Material for this exercise:
--
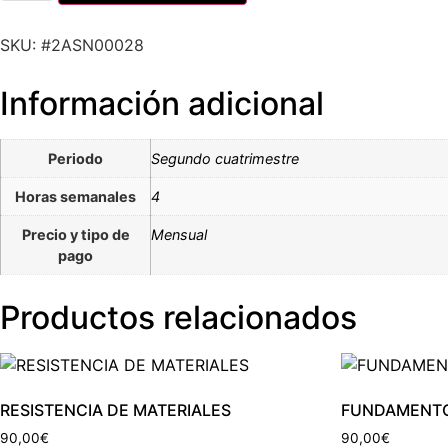
SKU: #2ASN00028
Información adicional
Periodo
Segundo cuatrimestre
Horas semanales
4
Precio y tipo de
Mensual
pago
Productos relacionados
RESISTENCIA DE MATERIALES
FUNDAMENTO
90,00
€
90,00
€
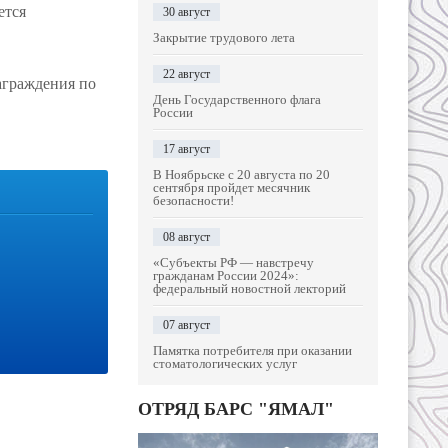
ется
30 август
Закрытие трудового лета
22 август
аграждения по
День Государственного флага
России
17 август
В Ноябрьске с 20 августа по 20
сентября пройдет месячник
безопасности!
08 август
«Субъекты РФ — навстречу
гражданам России 2024»:
федеральный новостной лекторий
07 август
Памятка потребителя при оказании
стоматологических услуг
ОТРЯД БАРС "ЯМАЛ"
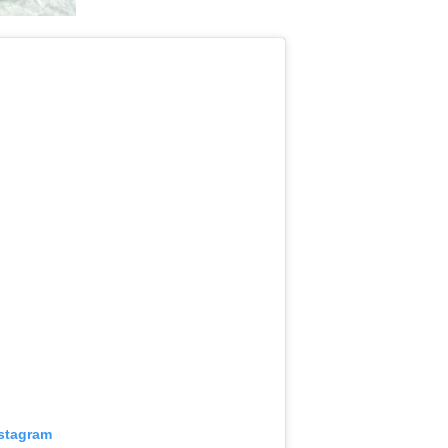
nstagram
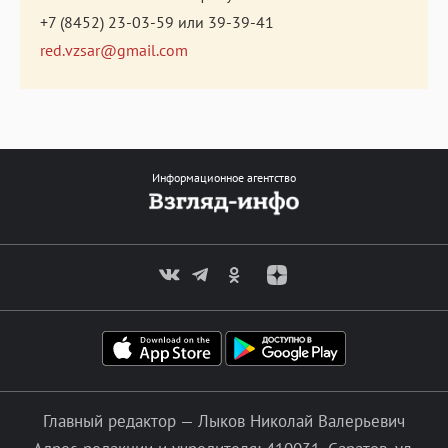
+7 (8452) 23-03-59
или
39-39-41
red.vzsar@gmail.com
Информационное агентство
Главный редактор — Лыков Николай Валерьевич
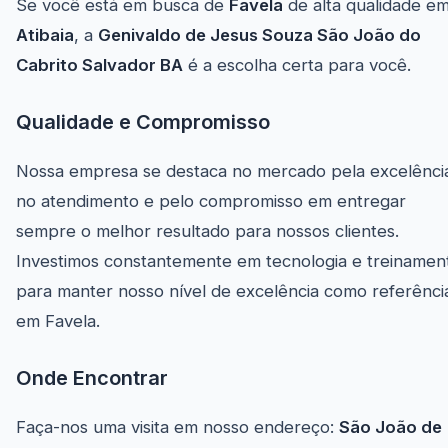
Se você está em busca de
Favela
de alta qualidade e
Atibaia
, a
Genivaldo de Jesus Souza São João do
Cabrito Salvador BA
é a escolha certa para você.
Qualidade e Compromisso
Nossa empresa se destaca no mercado pela excelênci
no atendimento e pelo compromisso em entregar
sempre o melhor resultado para nossos clientes.
Investimos constantemente em tecnologia e treinamen
para manter nosso nível de excelência como referênci
em Favela.
Onde Encontrar
Faça-nos uma visita em nosso endereço:
São João de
--
Instructions to follow: In the copy, every entry appears exactly as written above and no picture appears.

Task result:
SKU: #2ASN00028
Información adicional
Periodo
Segundo cuatrimestre
Horas semanales
4
Precio y tipo de
Mensual
pago
Productos relacionados
RESISTENCIA DE MATERIALES
FUNDAMENTO
90,00
€
90,00
€
ется
30 август
Закрытие трудового лета
22 август
аграждения по
День Государственного флага
России
17 август
В Ноябрьске с 20 августа по 20
сентября пройдет месячник
безопасности!
08 август
«Субъекты РФ — навстречу
гражданам России 2024»:
федеральный новостной лекторий
07 август
Памятка потребителя при оказании
стоматологических услуг
ОТРЯД БАРС "ЯМАЛ"
nstagram
+7 (8452) 23-03-59
или
39-39-41
red.vzsar@gmail.com
Информационное агентство
Главный редактор — Лыков Николай Валерьевич
Se você está em busca de
Favela
de alta qualidade e
Atibaia
, a
Genivaldo de Jesus Souza São João do
Cabrito Salvador BA
é a escolha certa para você.
Qualidade e Compromisso
Nossa empresa se destaca no mercado pela excelênci
no atendimento e pelo compromisso em entregar
sempre o melhor resultado para nossos clientes.
Investimos constantemente em tecnologia e treinamen
para manter nosso nível de excelência como referênci
em Favela.
Onde Encontrar
Faça-nos uma visita em nosso endereço:
São João de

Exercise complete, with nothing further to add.